Under review: Welfare spending is in the sights of the Coalition, and that means changes to the age pension.
Anyone who currently receives, or is hoping to receive, some form of benefit from Centrelink could rightfully feel under attack right now. The release of the findings of an interim review into Australia welfare system, commissioned by the Abbott government, stresses the importance of it being sustainable.
This review comes hard on the heels of three changes that the Coalition wants to make to eligibility for the age pension. Whether a person receives the age pension, and how much of the age pension they receive, depends on three tests being passed. The first is the age test, the second is the assets test, and the last is the income test. If the age test is not passed there is no entitlement to the age pension.
More people will no longer be on the full pension and some will lose their entitlement to the age pension altogether.

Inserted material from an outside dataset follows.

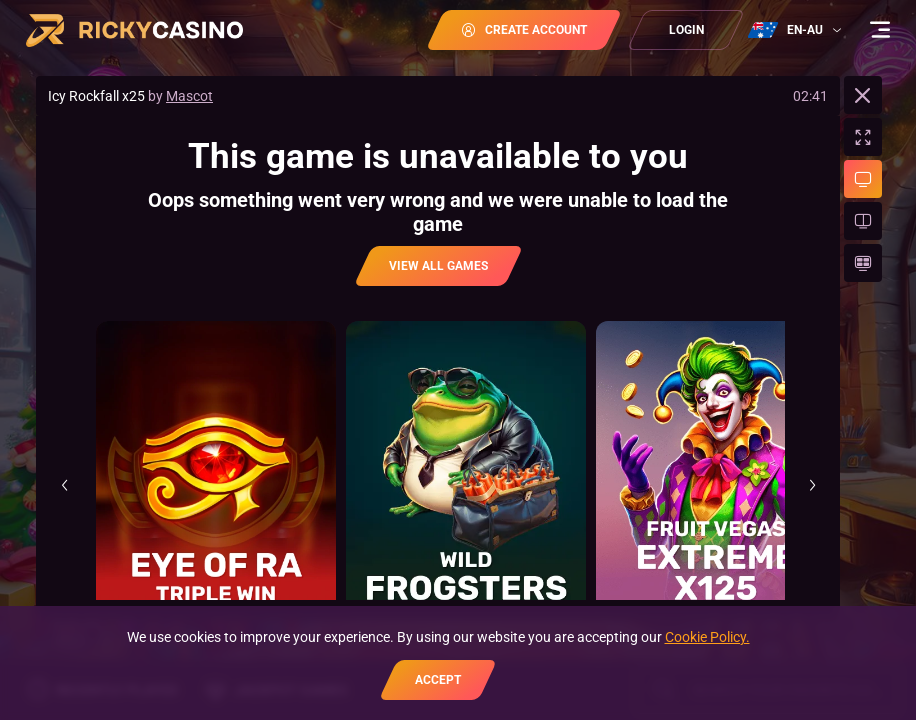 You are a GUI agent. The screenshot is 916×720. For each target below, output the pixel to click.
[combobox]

Currently for those born before July 1, 1952 the age test is 65. This then increases in half-yearly increments to 67 for those born after January 1, 1957. Under the Coalition’s budget measure, people born between July 1, 1958 and December 31, 1959 will have a qualifying age of 67.5. The qualifying age will then increase to 70 for everyone born after January 1, 1966.
For a person to receive the maximum age pension the total value of their assets, excluding the value of their home, must be less than $196,750 if they are single and $279,000 for a couple. For non-home owners a single person’s assets must be less than $339,250, and for a couple it must be less than $421,500.
The assets test limit for home owners at which no age pension is received is currently $758,750 for a single person and $1,126,500 for a couple. For non-home owners this asset test is $901,250 for a single person and $1,269,000 for a couple. The second budget measure plans to freeze the assets test limits for three years from July 1, 2017. By freezing these thresholds, as the value of pensioner’s assets increase over the three-year period, more people will no longer be on the full pension and some will lose their entitlement to the age pension altogether.
Under the income test where a singles person’s income is below $156 a fortnight they are entitled to the full pension, and for a couple this is $276 a fortnight. The income level at which the age pension ceases altogether is $1841.60 a fortnight for a single person and $2817.20 for a couple.
The amount of income counted under this test is not the actual income earned from financial assets but the deemed income. Financial assets include bank accounts, shares, term deposits, managed investments, and superannuation balances for people of pension age.
The deeming test imposes earnings rates on financial assets of pensioners. This is done by deeming a low income rate up to a certain asset level, and then a higher income rate above that level. The current deeming rates for single people is 2 per cent on the first $46,600 of financial assets and then 3.5 per cent for assets above this level. For couples it is 2 per cent up to financial assets worth $77,400 and 3.5 per cent on the excess.
If this final budget measure is passed the financial assets level will reduce in July 2017 to $30,000 for singles and $50,000 for couples. This will mean, based on the current deeming rates, singles will automatically be regarded as earning an extra $96 a fortnight and couples an extra $79 each. This will mean, if they are already affected by the income test, there would be reduction in the age pension for singles of $48 a fortnight and $39.50 for each member of a couple.